Storing large items in Map collections

Hi,

I've tried Googling/DDGing/Searching this forum for this, and haven't really found an authoritative answer, and the docs for most of the Map collections don't seem to obviously mention internal information about things like reallocation, detailed storage info, so apologies if the information is somewhere obvious and I haven't found it.

Does anyone have information to guide me on some of the common Map collections (BTreeMap, HashMap, IndexMap, SlotMap, etc - not sure which one I'll use yet, it sort of depends) in terms of how they handle allocating/reallocating/copying large(ish - say + 1400 bytes) V values, and if they take copies / realloc when inserting new or deleting existing items, or if they Box internally on the heap per-item (or node?) in a way which would not copy anyway?

I'm going to look into and test/benchmark this myself in the absence of any info (which is always good practice for specific workloads!), but I was wondering whether it would be better to Box the values first in some of these Maps to possibly prevent any value copying / reallocation of the large values, and if anyone had any previous knowledge in this area to help guide my initial approach.

i.e. might it be better to use HashMap<Box<Value>>, rather than HashMap<Value> directly (and for other Map collections) to reduce copying overhead, even if that introduces an extra pointer indirection, or would some of the Map collections not require that due to the way they work internally?

The use-case is a map with items that can be added and removed quite regularly, and at this point I don't (yet) want to have to go to the trouble of keeping a side-by-side Vec and SlotMap (say) in sync if there's no need to do that (I certainly don't want to be keeping indices up-to-date, but the SlotMap would help with that).

Thanks.

1 Like

I suggest not trying to answer this question at first since it will likely be answered by factors other than performance as you solidify your design and implementation.

  • Start with BtreeMap if you need ordered keys, or a HashMap if you don't or you don't know yet.
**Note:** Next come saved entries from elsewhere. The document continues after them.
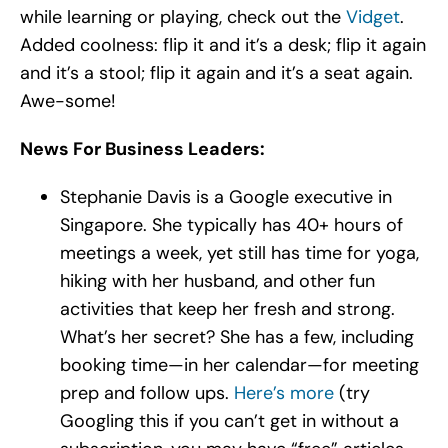
while learning or playing, check out the
Vidget
.
Added coolness: flip it and it’s a desk; flip it again
and it’s a stool; flip it again and it’s a seat again.
Awe-some!
News For Business Leaders:
Stephanie Davis is a Google executive in
Singapore. She typically has 40+ hours of
meetings a week, yet still has time for yoga,
hiking with her husband, and other fun
activities that keep her fresh and strong.
What’s her secret? She has a few, including
booking time—in her calendar—for meeting
prep and follow ups.
Here’s more
(try
Googling this if you can’t get in without a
Only use a SlotMap if you need its features, which is something you'll find out quickly enough if you don't already know.
  • Use unboxed values at first. The need for boxed values may arise if the values turn out to have variable sizes, or you end up having to share individual values among data structures or threads.

After you've solidified the design and have something implemented, you can fairly easily change the type of map and add boxing based on performance considerations, and these decisions should involve benchmarking of a real world workload. Rust is very nice for refactoring, because the strict type system makes it much less likely that changes will break things.

3 Likes

Sorry, been away...

Thanks, yeah, I guess I'm getting too far ahead of myself, I was just curious if there was an obvious path to avoid up-front because it would suffer from lots of copying...

I'll just go with BTreeMap for the moment and do some profiling once I get more of the infrastructure written.

Thanks again...

1 Like